[Israel Potter by Herman Melville]@TWC D-Link bookIsrael Potter CHAPTER XXII 7/8
Being on board a private armed ship, Israel had little dreamed of its liability to the same governmental hardships with the meanest merchantman.
But the system of impressment is no respecter either of pity or person. His mind was soon determined.
Unlike his shipmates, braving immediate and lonely hazard, rather than wait for a collective and ultimate one, he cunningly dropped himself overboard the same night, and after the narrowest risk from the muskets of the man-of-war's sentries (whose gangways he had to pass), succeeded in swimming to shore, where he fell exhausted, but recovering, fled inland, doubly hunted by the thought, that whether as an Englishman, or whether as an American, he would, if caught, be now equally subject to enslavement. Shortly after the break of day, having gained many miles, he succeeded in ridding himself of his seaman's clothing, having found some mouldy old rags on the banks of a stagnant pond, nigh a rickety building, which looked like a poorhouse--clothing not improbably, as he surmised, left there on the bank by some pauper suicide.

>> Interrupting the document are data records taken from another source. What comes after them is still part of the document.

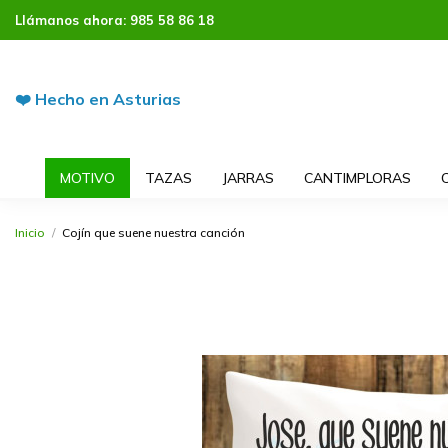
Llámanos ahora:
985 58 86 18
❤️ Hecho en Asturias
MOTIVO
TAZAS
JARRAS
CANTIMPLORAS
Inicio
Cojín que suene nuestra canción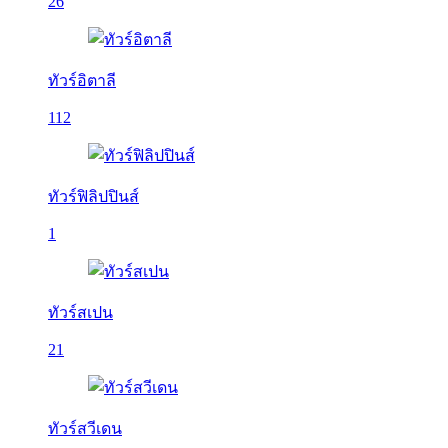
26
ทัวร์อิตาลี
112
ทัวร์ฟิลิปปินส์
1
ทัวร์สเปน
21
ทัวร์สวีเดน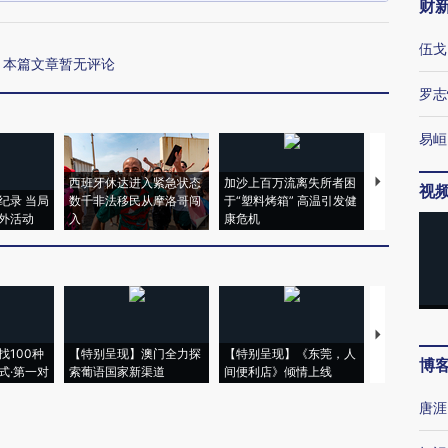
财
伍戈
本篇文章暂无评论
罗志
易峘
西班牙休达进入紧急状态
加沙上百万流离失所者困
视线｜HYR
视
纪录 当局
数千非法移民从摩洛哥闯
于“塑料烤箱” 高温引发健
术：是什么
外活动
入
康危机
心“花钱找虐
【推广】走
找100种
【特别呈现】澳门全力探
【特别呈现】《东莞，人
会，让数智科
博
式·第一对
索葡语国家新渠道
间便利店》倾情上线
业
唐涯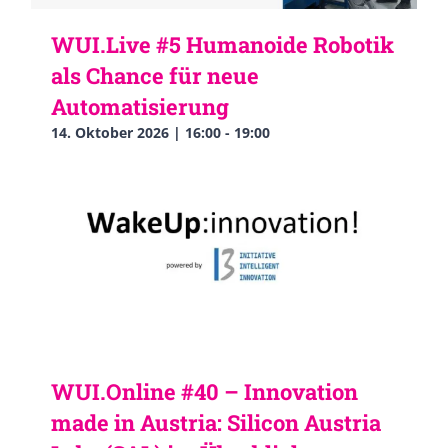
WUI.Live #5 Humanoide Robotik
als Chance für neue
Automatisierung
14. Oktober 2026 | 16:00
-
19:00
WUI.Online #40 – Innovation
made in Austria: Silicon Austria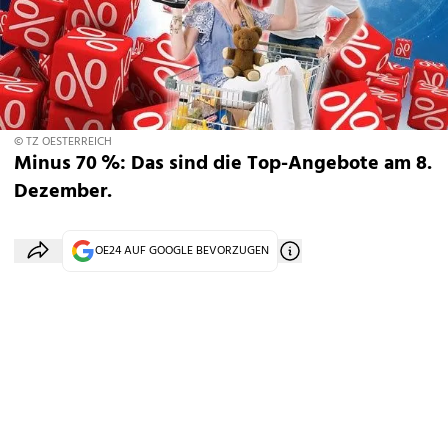
© TZ OESTERREICH
Minus 70 %: Das sind die Top-Angebote am 8.
Dezember.
OE24 AUF GOOGLE BEVORZUGEN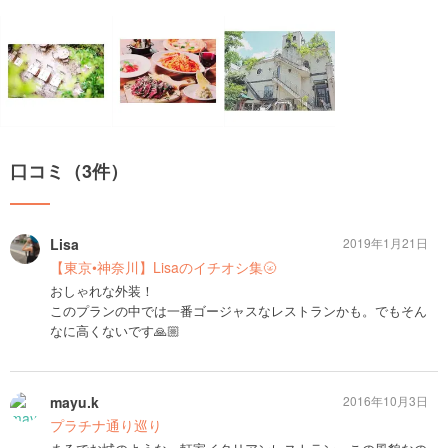
口コミ（3件）
Lisa
2019年1月21日
【東京•神奈川】Lisaのイチオシ集🌝
おしゃれな外装！
このプランの中では一番ゴージャスなレストランかも。でもそん
なに高くないです🙏🏼
mayu.k
2016年10月3日
プラチナ通り巡り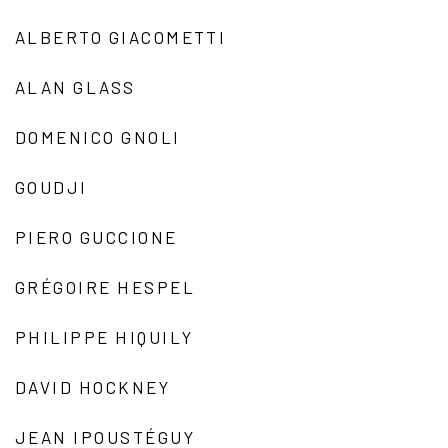
ALBERTO GIACOMETTI
ALAN GLASS
DOMENICO GNOLI
GOUDJI
PIERO GUCCIONE
GRÉGOIRE HESPEL
PHILIPPE HIQUILY
DAVID HOCKNEY
JEAN IPOUSTÉGUY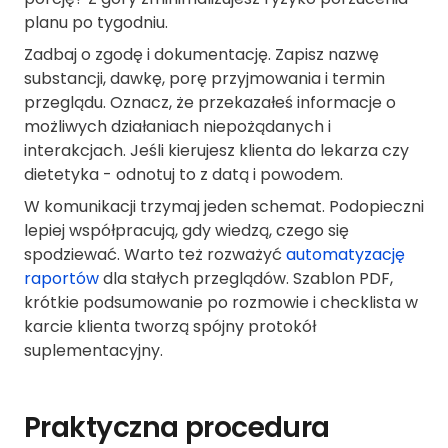
planu po tygodniu.
Zadbaj o zgodę i dokumentację. Zapisz nazwę
substancji, dawkę, porę przyjmowania i termin
przeglądu. Oznacz, że przekazałeś informacje o
możliwych działaniach niepożądanych i
interakcjach. Jeśli kierujesz klienta do lekarza czy
dietetyka - odnotuj to z datą i powodem.
W komunikacji trzymaj jeden schemat. Podopieczni
lepiej współpracują, gdy wiedzą, czego się
spodziewać. Warto też rozważyć
automatyzację
raportów
dla stałych przeglądów. Szablon PDF,
krótkie podsumowanie po rozmowie i checklista w
karcie klienta tworzą spójny protokół
suplementacyjny.
Praktyczna procedura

Marvel not that he should with avidity seize these rags; what the suicides abandon, the living hug. Once more in beggar's garb, the fugitive sped towards London, prompted by the same instinct which impels the hunted fox to the wilderness; for solitudes befriend the endangered wild beast, but crowds are the security, because the true desert, of persecuted man.
Among the things of the capital, Israel for more than forty years was yet to disappear, as one entering at dusk into a thick wood.